A travers son regard de sociologue et psychothérapeute, Esther Mujawayo, fondatrice de l’association rwandaise AVEGA, rescapée du génocide de 1994 et co-autrice de l’ouvrage Survivantes (2004) a replacé les échanges dans une approche holistique et consciente de l’horreur subie par les survivant·e·s de violences en temps de conflits. Esther Mujawayo et Justine Masika, fondatrice de La Synergie des Femmes pour les Victimes des Violences Sexuelles (SFVS) à Goma, en République démocratique du Congo, et intervenante dans la seconde table ronde “Conflits, médiation et processus de paix : le rôle crucial des femmes”, ont toutes deux mis en lumière le rôle central des femmes dans le contexte de négociations de paix et de reconstruction du pays.

 

Dans ce deuxième temps de parole, la sociologue et écrivaine iranienne Chahla Chafiq a insisté sur “l’interconnexion entre toutes les thématiques que nous explorons : l’absence de droits humains, l’absence de liberté, et la sacralisation des violences sexistes et sexuelles”. Tout cela s’incarne selon dans le régime iranien, dont la présence et la reconnaissance à l’ONU va à l’encontre de toute diplomatie féministe. La docteure Anarkali Honaryar, femme politique afghane, sénatrice jusqu’à la chute de Kaboul en 2021 et représentante des minorités hindoues et sikhs, a fait le même constat à propos du régime taliban.

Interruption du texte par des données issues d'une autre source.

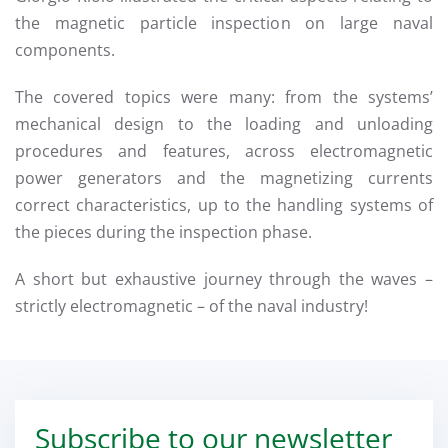
the magnetic particle inspection on large naval
components.
The covered topics were many: from the systems’
mechanical design to the loading and unloading
procedures and features, across electromagnetic
power generators and the magnetizing currents
correct characteristics, up to the handling systems of
the pieces during the inspection phase.
A short but exhaustive journey through the waves –
strictly electromagnetic – of the naval industry!
Subscribe to our newsletter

La France attendue en première ligne sur les politiques étrangères féministes

Les échanges se sont conclus par la table ronde “Pour construire la paix, l’urgence de porter une diplomatie féministe”. Les co-président·e·s de la commission diplomatie féministe du HCE, Jocelyne Adriant-Mebtoul et Nicolas Rainaud (responsable plaidoyer chez Equipop), ont partagé quelques clés de compréhension de la diplomatie féministe à travers trois axes en particulier : une approche transformative, une cohérence des politiques et l’affirmation d’une solidarité internationale envers les féministes.

 

Magali Lafourcade, secrétaire générale de la CNCDH, l’a résumé ainsi : “le genre doit devenir un levier transformatif essentiel des politiques étrangères”. Ces propos ont fait écho au discours d’introduction de Parwana Paikan, diplomate afghane exerçant en France avant la prise de pouvoir des talibans. Celle-ci a enjoint la France, membre de l’Union européenne et du Conseil de Sécurité de l’ONU, à se poser comme leader des politiques étrangères féministes, et d’entraîner derrière un nombre significatif d’autres Etats.

 

Florence Cormon-Veyssière, directrice adjointe de la direction des Nations unies, des organisations internationales, des “droits de l’homme” et de la francophonie au MEAE, a souligné la nécessité d’inclure les organisations de la société civile dans la construction de la nouvelle stratégie internationale pour l’égalité entre les femmes et les hommes. C’est effectivement indispensable, car les OSC apporteront une richesse de points de vue et une exigence de redevabilité. 

Si plusieurs interpellations de la CNCDH et du HCE sont restées en suspens, le MEAE aura bientôt l’occasion d’apporter des réponses plus précises dès 2023, lors de l’évaluation à mi-parcours de la mise en œuvre du 3e Plan national d’action Femmes paix et sécurité 2021-2025.

A l’issue de la rencontre, des militantes de la société civile ont été invitées à s’exprimer sur l’action prioritaire que la France devait prendre pour mettre en œuvre concrètement des politiques étrangères féministes.